(Records from a data collection)
╭──

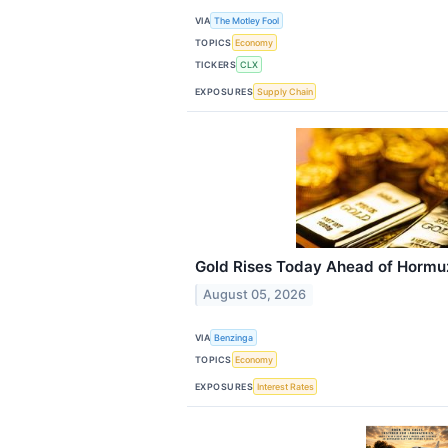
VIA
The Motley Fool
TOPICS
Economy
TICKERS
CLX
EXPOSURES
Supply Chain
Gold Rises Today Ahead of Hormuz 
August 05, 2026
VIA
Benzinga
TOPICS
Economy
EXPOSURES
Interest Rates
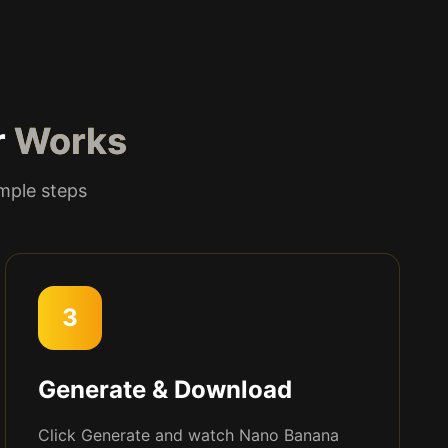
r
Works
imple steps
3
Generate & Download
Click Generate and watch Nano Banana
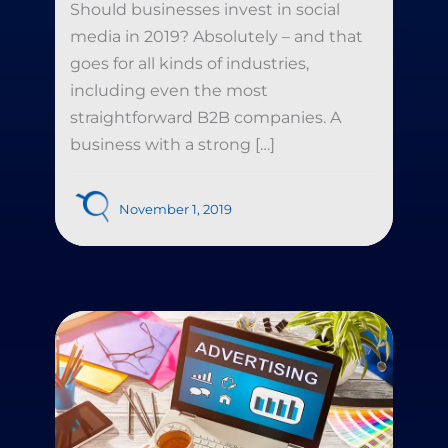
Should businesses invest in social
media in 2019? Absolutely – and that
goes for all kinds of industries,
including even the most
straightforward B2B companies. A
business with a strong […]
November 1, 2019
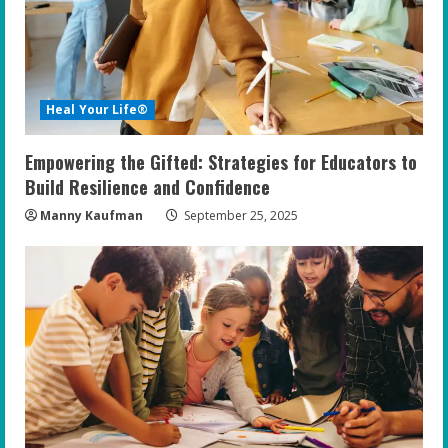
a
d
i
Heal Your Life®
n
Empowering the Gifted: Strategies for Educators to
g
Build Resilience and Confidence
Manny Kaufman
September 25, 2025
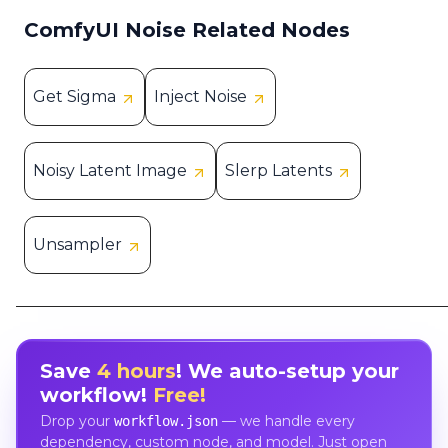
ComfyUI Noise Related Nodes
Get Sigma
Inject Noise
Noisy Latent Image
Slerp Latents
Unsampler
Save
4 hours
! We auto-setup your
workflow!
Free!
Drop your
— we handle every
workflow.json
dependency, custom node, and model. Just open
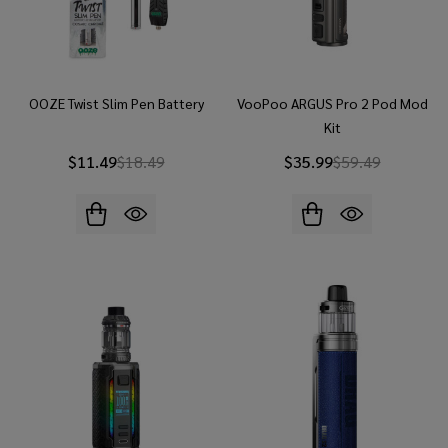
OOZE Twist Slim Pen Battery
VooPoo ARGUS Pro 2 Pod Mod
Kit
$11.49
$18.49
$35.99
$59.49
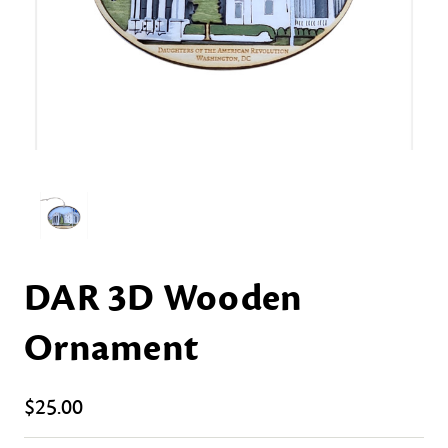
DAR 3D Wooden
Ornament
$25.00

╰──

▸ TASK DETAILS
Copy exactly the lines from the line containing "Slerp Latents" through the last line of the records, both included, and omit every picture.

▸ OUTPUT BELOW
Slerp Latents
Unsampler
Save
4 hours
! We auto-setup your
workflow!
Free!
Drop your
— we handle every
workflow.json
dependency, custom node, and model. Just open
OOZE Twist Slim Pen Battery
VooPoo ARGUS Pro 2 Pod Mod
Kit
$11.49
$18.49
$35.99
$59.49
DAR 3D Wooden
Ornament
$25.00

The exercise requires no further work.